> **Exercise instructions**
From the first line to the last, copy the data exactly.

> **Stored data**
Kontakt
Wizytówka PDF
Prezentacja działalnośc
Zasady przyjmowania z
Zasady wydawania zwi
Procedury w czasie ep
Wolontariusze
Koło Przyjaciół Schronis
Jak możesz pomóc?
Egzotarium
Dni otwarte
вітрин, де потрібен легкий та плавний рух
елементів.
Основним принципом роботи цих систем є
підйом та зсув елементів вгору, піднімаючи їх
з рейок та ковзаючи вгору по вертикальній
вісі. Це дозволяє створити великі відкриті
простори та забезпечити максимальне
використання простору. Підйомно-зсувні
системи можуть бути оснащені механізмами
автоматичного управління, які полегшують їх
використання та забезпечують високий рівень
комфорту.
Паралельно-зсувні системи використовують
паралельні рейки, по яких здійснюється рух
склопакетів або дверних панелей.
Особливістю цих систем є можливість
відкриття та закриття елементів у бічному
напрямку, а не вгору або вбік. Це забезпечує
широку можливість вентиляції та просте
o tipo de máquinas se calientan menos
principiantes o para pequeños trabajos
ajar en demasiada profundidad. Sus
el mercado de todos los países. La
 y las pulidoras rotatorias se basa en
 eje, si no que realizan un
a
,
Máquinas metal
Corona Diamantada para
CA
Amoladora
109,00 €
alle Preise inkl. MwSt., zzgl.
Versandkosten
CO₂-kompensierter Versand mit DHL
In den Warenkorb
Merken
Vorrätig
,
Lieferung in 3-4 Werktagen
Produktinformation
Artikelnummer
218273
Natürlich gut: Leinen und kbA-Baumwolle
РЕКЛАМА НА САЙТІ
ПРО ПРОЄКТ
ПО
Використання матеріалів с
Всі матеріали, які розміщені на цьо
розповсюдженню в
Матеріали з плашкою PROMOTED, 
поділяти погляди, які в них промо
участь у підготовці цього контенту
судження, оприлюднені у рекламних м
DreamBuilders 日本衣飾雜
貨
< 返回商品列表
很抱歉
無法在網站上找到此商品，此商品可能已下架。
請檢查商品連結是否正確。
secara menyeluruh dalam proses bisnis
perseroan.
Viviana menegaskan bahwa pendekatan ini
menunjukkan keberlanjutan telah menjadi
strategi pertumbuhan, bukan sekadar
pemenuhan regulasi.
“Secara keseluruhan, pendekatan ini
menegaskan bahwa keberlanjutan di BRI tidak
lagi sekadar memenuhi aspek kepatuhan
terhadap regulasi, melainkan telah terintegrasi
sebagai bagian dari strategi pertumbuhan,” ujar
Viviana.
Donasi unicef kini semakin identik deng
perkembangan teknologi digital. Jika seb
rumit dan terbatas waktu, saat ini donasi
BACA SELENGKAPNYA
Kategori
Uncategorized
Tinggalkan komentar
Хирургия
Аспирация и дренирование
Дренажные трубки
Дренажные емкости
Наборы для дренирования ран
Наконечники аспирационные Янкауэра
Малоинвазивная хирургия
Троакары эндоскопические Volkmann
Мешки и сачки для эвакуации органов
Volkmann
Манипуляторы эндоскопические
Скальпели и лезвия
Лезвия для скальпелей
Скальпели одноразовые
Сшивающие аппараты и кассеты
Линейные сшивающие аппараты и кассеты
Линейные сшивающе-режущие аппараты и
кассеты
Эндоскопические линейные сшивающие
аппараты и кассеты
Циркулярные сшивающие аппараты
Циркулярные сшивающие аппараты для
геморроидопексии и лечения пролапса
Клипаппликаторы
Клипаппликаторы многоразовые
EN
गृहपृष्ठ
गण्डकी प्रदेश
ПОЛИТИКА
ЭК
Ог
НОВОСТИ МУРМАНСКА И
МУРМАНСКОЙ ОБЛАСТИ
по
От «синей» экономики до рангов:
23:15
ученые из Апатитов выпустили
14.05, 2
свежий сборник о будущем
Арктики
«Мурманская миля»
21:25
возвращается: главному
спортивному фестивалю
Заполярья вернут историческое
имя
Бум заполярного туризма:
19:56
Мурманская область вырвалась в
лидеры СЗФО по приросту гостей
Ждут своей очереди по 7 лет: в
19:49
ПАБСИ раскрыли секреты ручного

> **Finished task**
Kontakt
Wizytówka PDF
Prezentacja działalnośc
Zasady przyjmowania z
Zasady wydawania zwi
Procedury w czasie ep
Wolontariusze
Koło Przyjaciół Schronis
Jak możesz pomóc?
Egzotarium
Dni otwarte
вітрин, де потрібен легкий та плавний рух
елементів.
Основним принципом роботи цих систем є
підйом та зсув елементів вгору, піднімаючи їх
з рейок та ковзаючи вгору по вертикальній
вісі. Це дозволяє створити великі відкриті
простори та забезпечити максимальне
використання простору. Підйомно-зсувні
системи можуть бути оснащені механізмами
автоматичного управління, які полегшують їх
використання та забезпечують високий рівень
комфорту.
Паралельно-зсувні системи використовують
паралельні рейки, по яких здійснюється рух
склопакетів або дверних панелей.
Особливістю цих систем є можливість
відкриття та закриття елементів у бічному
напрямку, а не вгору або вбік. Це забезпечує
широку можливість вентиляції та просте
o tipo de máquinas se calientan menos
principiantes o para pequeños trabajos
ajar en demasiada profundidad. Sus
el mercado de todos los países. La
 y las pulidoras rotatorias se basa en
 eje, si no que realizan un
a
,
Máquinas metal
Corona Diamantada para
CA
Amoladora
109,00 €
alle Preise inkl. MwSt., zzgl.
Versandkosten
CO₂-kompensierter Versand mit DHL
In den Warenkorb
Merken
Vorrätig
,
Lieferung in 3-4 Werktagen
Produktinformation
Artikelnummer
218273
Natürlich gut: Leinen und kbA-Baumwolle
РЕКЛАМА НА САЙТІ
ПРО ПРОЄКТ
ПО
Використання матеріалів с
Всі матеріали, які розміщені на цьо
розповсюдженню в
Матеріали з плашкою PROMOTED, 
поділяти погляди, які в них промо
участь у підготовці цього контенту
судження, оприлюднені у рекламних м
DreamBuilders 日本衣飾雜
貨
< 返回商品列表
很抱歉
無法在網站上找到此商品，此商品可能已下架。
請檢查商品連結是否正確。
secara menyeluruh dalam proses bisnis
perseroan.
Viviana menegaskan bahwa pendekatan ini
menunjukkan keberlanjutan telah menjadi
strategi pertumbuhan, bukan sekadar
pemenuhan regulasi.
“Secara keseluruhan, pendekatan ini
menegaskan bahwa keberlanjutan di BRI tidak
lagi sekadar memenuhi aspek kepatuhan
terhadap regulasi, melainkan telah terintegrasi
sebagai bagian dari strategi pertumbuhan,” ujar
Viviana.
Donasi unicef kini semakin identik deng
perkembangan teknologi digital. Jika seb
rumit dan terbatas waktu, saat ini donasi
BACA SELENGKAPNYA
Kategori
Uncategorized
Tinggalkan komentar
Хирургия
Аспирация и дренирование
Дренажные трубки
Дренажные емкости
Наборы для дренирования ран
Наконечники аспирационные Янкауэра
Малоинвазивная хирургия
Троакары эндоскопические Volkmann
Мешки и сачки для эвакуации органов
Volkmann
Манипуляторы эндоскопические
Скальпели и лезвия
Лезвия для скальпелей
Скальпели одноразовые
Сшивающие аппараты и кассеты
Линейные сшивающие аппараты и кассеты
Линейные сшивающе-режущие аппараты и
кассеты
Эндоскопические линейные сшивающие
аппараты и кассеты
Циркулярные сшивающие аппараты
Циркулярные сшивающие аппараты для
геморроидопексии и лечения пролапса
Клипаппликаторы
Клипаппликаторы многоразовые
EN
गृहपृष्ठ
गण्डकी प्रदेश
ПОЛИТИКА
ЭК
Ог
НОВОСТИ МУРМАНСКА И
МУРМАНСКОЙ ОБЛАСТИ
по
От «синей» экономики до рангов:
23:15
ученые из Апатитов выпустили
14.05, 2
свежий сборник о будущем
Арктики
«Мурманская миля»
21:25
возвращается: главному
спортивному фестивалю
Заполярья вернут историческое
имя
Бум заполярного туризма:
19:56
Мурманская область вырвалась в
лидеры СЗФО по приросту гостей
Ждут своей очереди по 7 лет: в
19:49
ПАБСИ раскрыли секреты ручного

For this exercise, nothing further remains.